- **Work to be completed**
State how many lines in the listing below include the word "businesses". Give nothing but the number.

··· Given records

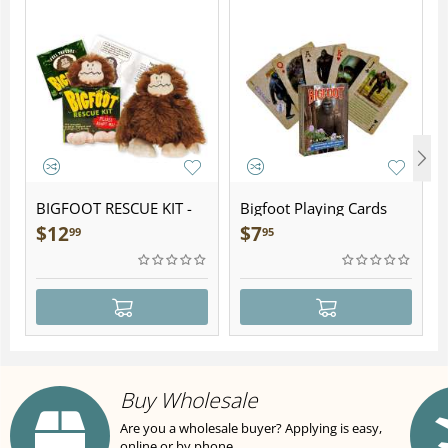
BIGFOOT RESCUE KIT -
Bigfoot Playing Cards
Plush
$
12
$
7
99
95
Buy Wholesale
Are you a wholesale buyer? Applying is easy,
online or by phone.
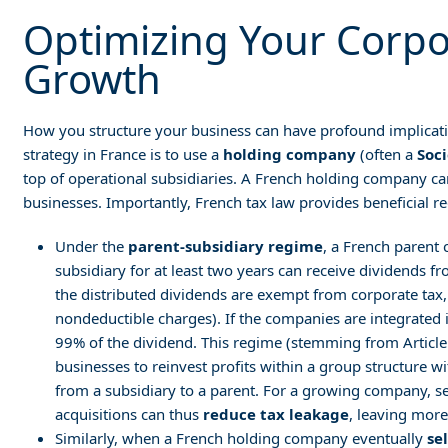
Optimizing Your Corpo
Growth
How you structure your business can have profound implicat
strategy in France is to use a
holding company
(often a
Soc
top of operational subsidiaries. A French holding company c
businesses. Importantly, French tax law provides beneficial r
Under the
parent-subsidiary regime
, a French parent 
subsidiary for at least two years can receive dividends f
the distributed dividends are exempt from corporate tax,
nondeductible charges). If the companies are integrated
99% of the dividend. This regime (stemming from Articl
businesses to reinvest profits within a group structure 
from a subsidiary to a parent. For a growing company, 
acquisitions can thus
reduce tax leakage
, leaving more
Similarly, when a French holding company eventually
se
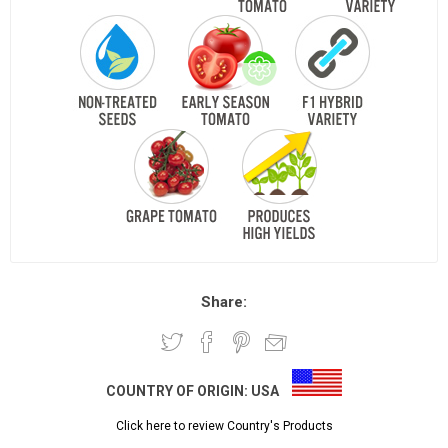
Share:
COUNTRY OF ORIGIN:
USA
Click here to review Country's Products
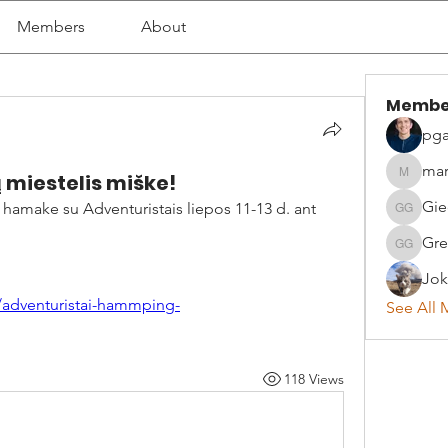
Members
About
Membe
pga
mar
iestelis miške!
martyna
Gie
hamake su Adventuristais liepos 11-13 d. ant 
Giedrius
Gre
Greta G
Jok
/adventuristai-hammping-
See All 
118 Views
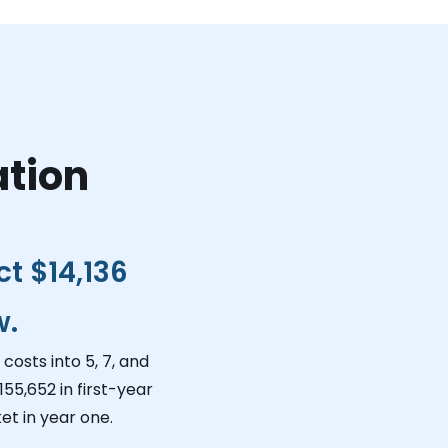
ation
ct
$14,136
w.
costs into 5, 7, and
155,652
in first-year
et in year one.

······

- **Written solution**
2